Standards-based modular communications servers and equipment enable network equipment providers to deliver high-availability solutions on shorter development cycles and to lower costs. It also helps providers focus on value-add competencies such as application development and network systems integration. The servers and equipment are made up of standards-based hardware, carrier grade operating systems and high availability application programming interfaces (APIs).
“Most of Middle East countries will have abolished the monopolies within their national telecom companies within three years from now – some have already done so,” commented Gilbert Lacroix, general manager of Intel Middle East. “This will lead to continued growth of the Internet and more liberalization of pricing and subscription policies.”

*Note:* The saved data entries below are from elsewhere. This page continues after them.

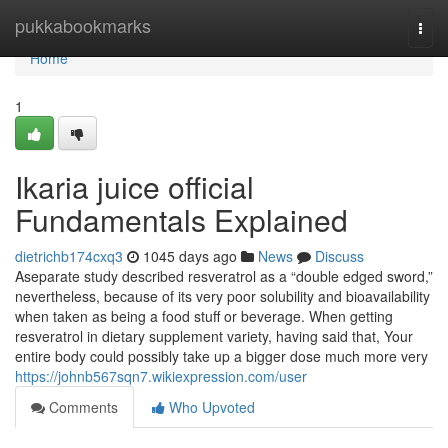
Home
pukkabookmarks
Togg
navi
Home
1
Ikaria juice official
Fundamentals Explained
dietrichb174cxq3
1045 days ago
News
Discuss
Aseparate study described resveratrol as a “double edged sword,”
nevertheless, because of its very poor solubility and bioavailability
when taken as being a food stuff or beverage. When getting
resveratrol in dietary supplement variety, having said that, Your
entire body could possibly take up a bigger dose much more very
https://johnb567sqn7.wikiexpression.com/user
Comments
Who Upvoted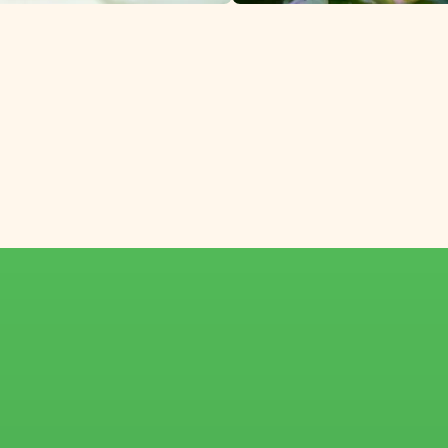
pecialized winter f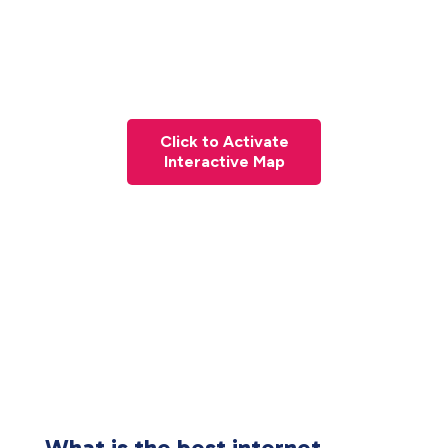
Click to Activate
Interactive Map
What is the best internet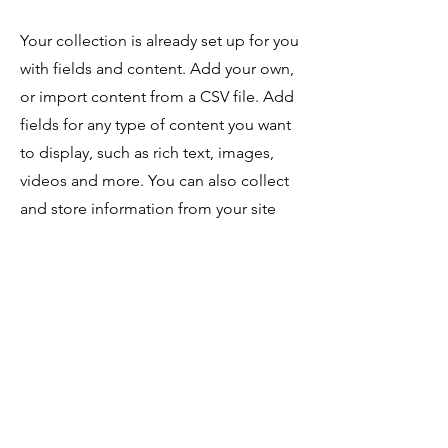
Your collection is already set up for you
with fields and content. Add your own,
or import content from a CSV file. Add
fields for any type of content you want
to display, such as rich text, images,
videos and more. You can also collect
and store information from your site
visitors using input elements like
custom forms and fields.
Be sure to click Sync after making
changes in a collection, so visitors can
see your newest content on your live
site. Preview your site to check that all
your elements are displaying content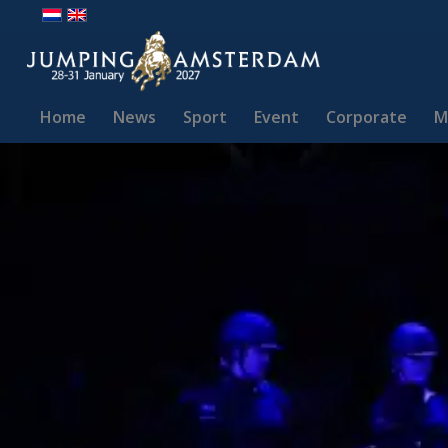
Home
News
Sport
Event
Corporate
M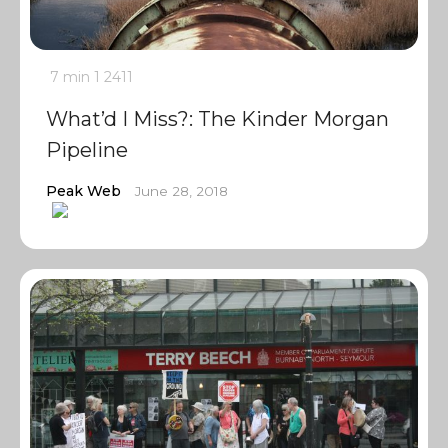
7 min
1
2411
What’d I Miss?: The Kinder Morgan
Pipeline
Peak Web
June 28, 2018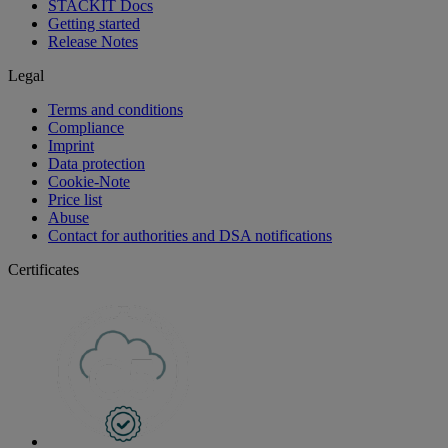
STACKIT Docs
Getting started
Release Notes
Legal
Terms and conditions
Compliance
Imprint
Data protection
Cookie-Note
Price list
Abuse
Contact for authorities and DSA notifications
Certificates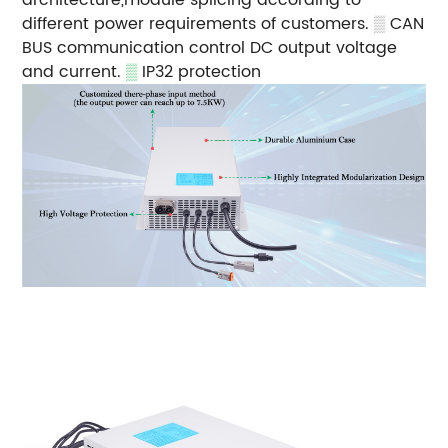
different power requirements of customers.
▒
CAN
BUS communication control DC output voltage
and current.
▒
IP32 protection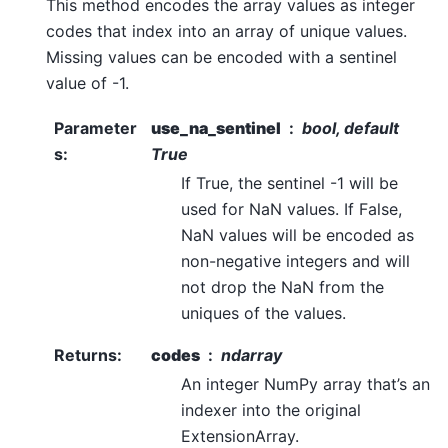
This method encodes the array values as integer
codes that index into an array of unique values.
Missing values can be encoded with a sentinel
value of -1.
Parameter
use_na_sentinel
bool, default
s
:
True
If True, the sentinel -1 will be
used for NaN values. If False,
NaN values will be encoded as
non-negative integers and will
not drop the NaN from the
uniques of the values.
Returns
:
codes
ndarray
An integer NumPy array that’s an
indexer into the original
ExtensionArray.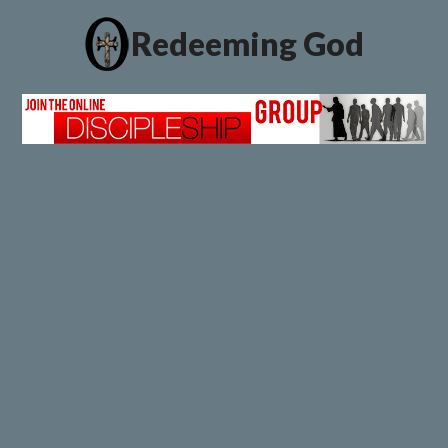
Redeeming God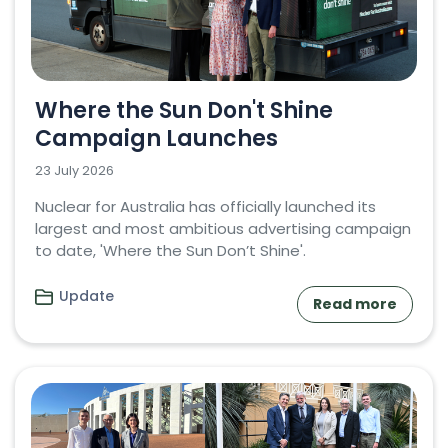
Where the Sun Don't Shine
Campaign Launches
23 July 2026
Nuclear for Australia has officially launched its
largest and most ambitious advertising campaign
to date, 'Where the Sun Don’t Shine'.
Update
Read more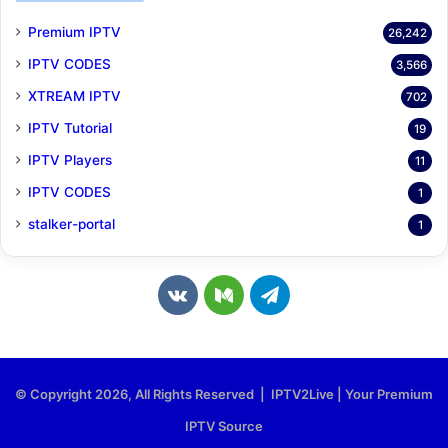
Premium IPTV
26,242
IPTV CODES
3,566
XTREAM IPTV
702
IPTV Tutorial
19
IPTV Players
11
IPTV CODES
1
stalker-portal
1
v
M
T
k
e
e
.
d
l
© Copyright 2026, All Rights Reserved | IPTV2Live | Your Premium
c
i
e
IPTV Source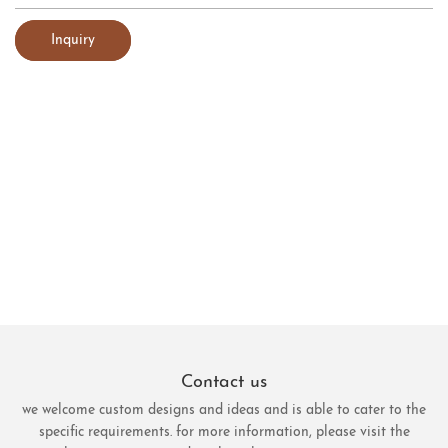
Inquiry
Contact us
we welcome custom designs and ideas and is able to cater to the
specific requirements. for more information, please visit the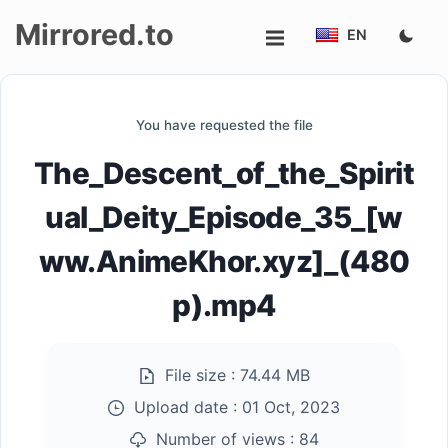
Mirrored.to
EN
Upload
You have requested the file
Login/Sign
The_Descent_of_the_Spirit
up
ual_Deity_Episode_35_[w
ww.AnimeKhor.xyz]_(480
p).mp4
File size :
74.44 MB
Upload date :
01 Oct, 2023
Number of views :
84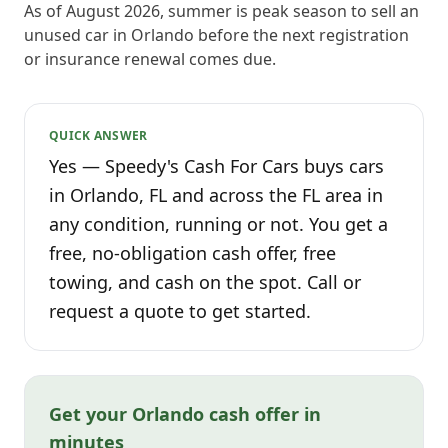
As of August 2026, summer is peak season to sell an
unused car in Orlando before the next registration
or insurance renewal comes due.
QUICK ANSWER
Yes — Speedy's Cash For Cars buys cars
in Orlando, FL and across the FL area in
any condition, running or not. You get a
free, no-obligation cash offer, free
towing, and cash on the spot. Call or
request a quote to get started.
Get your Orlando cash offer in
minutes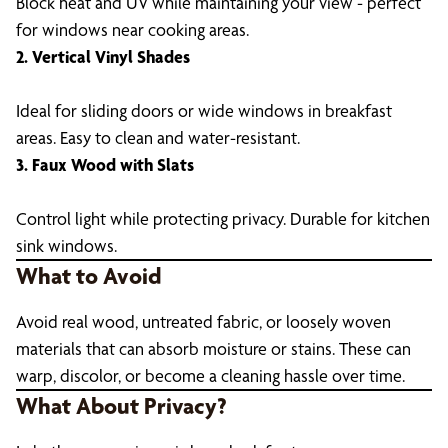
Block heat and UV while maintaining your view - perfect
for windows near cooking areas.
2. Vertical Vinyl Shades
Ideal for sliding doors or wide windows in breakfast
areas. Easy to clean and water-resistant.
3. Faux Wood with Slats
Control light while protecting privacy. Durable for kitchen
sink windows.
What to Avoid
Avoid real wood, untreated fabric, or loosely woven
materials that can absorb moisture or stains. These can
warp, discolor, or become a cleaning hassle over time.
What About Privacy?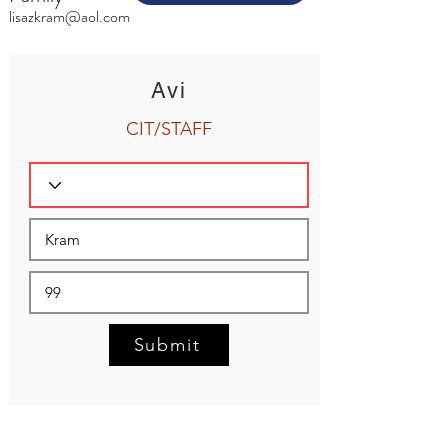
lisazkram@aol.com
Avi
CIT/STAFF
Submit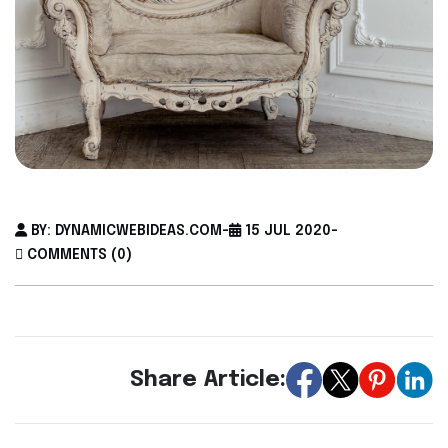
BY: DYNAMICWEBIDEAS.COM
-
15 JUL 2020
-
COMMENTS (0)
Share Article: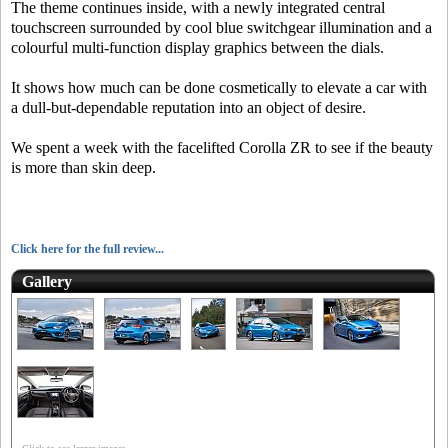
The theme continues inside, with a newly integrated central
touchscreen surrounded by cool blue switchgear illumination and a
colourful multi-function display graphics between the dials.
It shows how much can be done cosmetically to elevate a car with
a dull-but-dependable reputation into an object of desire.
We spent a week with the facelifted Corolla ZR to see if the beauty
is more than skin deep.
Click here for the full review...
Gallery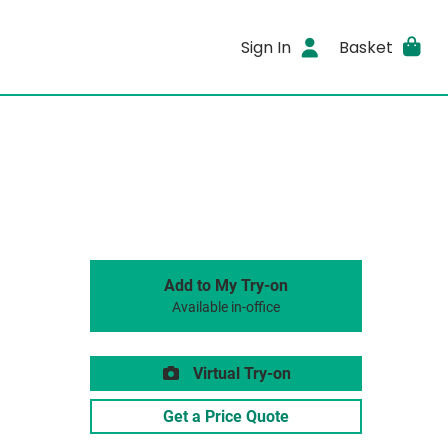
Sign In
Basket
Add to My Try-on
Available in-office
Virtual Try-on
Get a Price Quote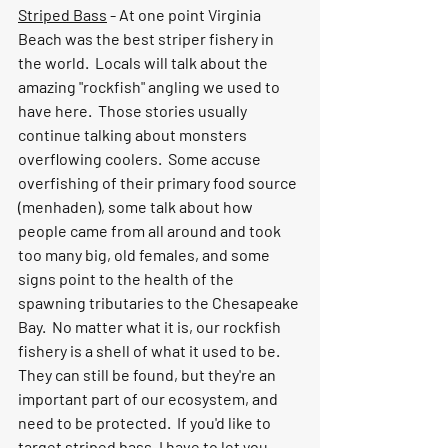
Striped Bass
 - At one point Virginia 
Beach was the best striper fishery in 
the world.  Locals will talk about the 
amazing "rockfish" angling we used to 
have here.  Those stories usually 
continue talking about monsters 
overflowing coolers.  Some accuse 
overfishing of their primary food source 
(menhaden), some talk about how 
people came from all around and took 
too many big, old females, and some 
signs point to the health of the 
spawning tributaries to the Chesapeake 
Bay.  No matter what it is, our rockfish 
fishery is a shell of what it used to be.  
They can still be found, but they're an 
important part of our ecosystem, and 
need to be protected.  If you'd like to 
target striped bass, I have to let you 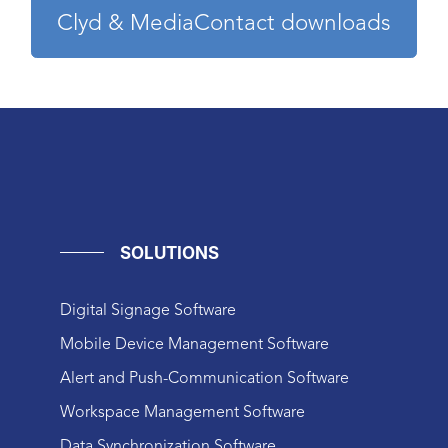
Clyd & MediaContact downloads
SOLUTIONS
Digital Signage Software
Mobile Device Management Software
Alert and Push-Communication Software
Workspace Management Software
Data Synchronization Software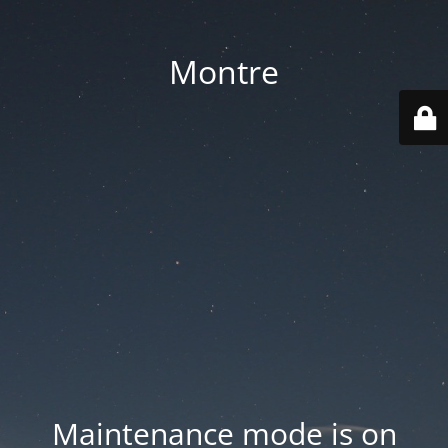
Montre
Maintenance mode is on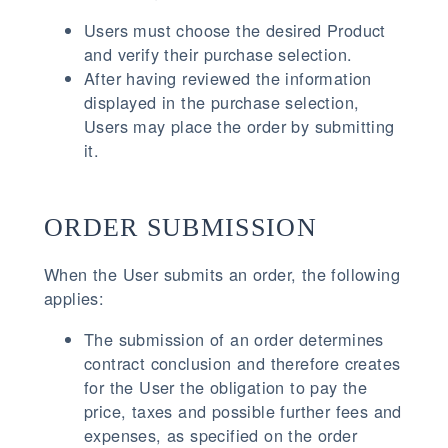
Users must choose the desired Product
and verify their purchase selection.
After having reviewed the information
displayed in the purchase selection,
Users may place the order by submitting
it.
ORDER SUBMISSION
When the User submits an order, the following
applies:
The submission of an order determines
contract conclusion and therefore creates
for the User the obligation to pay the
price, taxes and possible further fees and
expenses, as specified on the order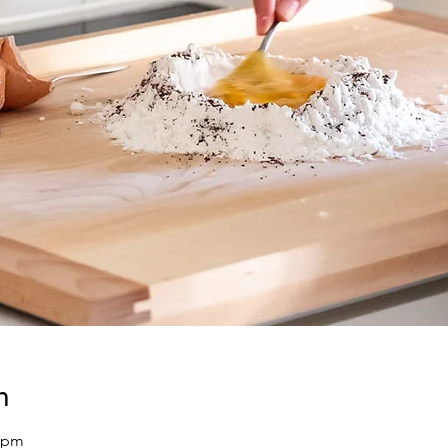
n
0 pm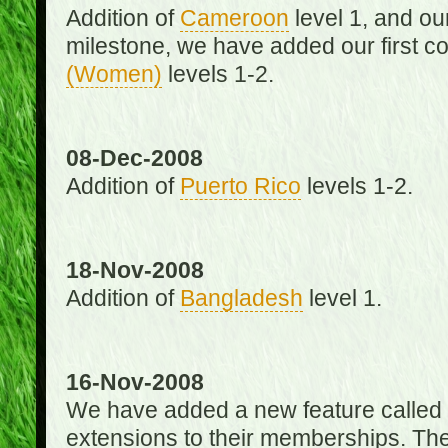
Addition of
Cameroon
level 1, and o
milestone, we have added our first c
(Women)
levels 1-2.
08-Dec-2008
Addition of
Puerto Rico
levels 1-2.
18-Nov-2008
Addition of
Bangladesh
level 1.
16-Nov-2008
We have added a new feature called
extensions to their memberships. The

“We at Intel will continue to address regional needs that will be born from this explosion and this announcement is proof of that,” added Lacroix.
Intel is currently working with over 100 companies to standardize the hardware, operating systems and software that will enable communications vendors to begin using the servers and equipment. An example of these efforts is Intel’s work with the PCI Industrial Manufacturers Group (PICMG) on the Advanced Telecom Computing Architecture (AdvancedTCA) specification, a key industry initiative for standard blade-based servers.
AdvancedTCA is an industry standard blade and chassis form factor specification that is optimized for communications and is designed to meet the scaleable requirements of communications applications through year 2010. This includes backplane capacity up to 4.5 terra bits per second, multi-protocol blade interfaces up to OC-768, RAM support beyond 8 GB/board, increased system availability and headroom for future increased performance processing.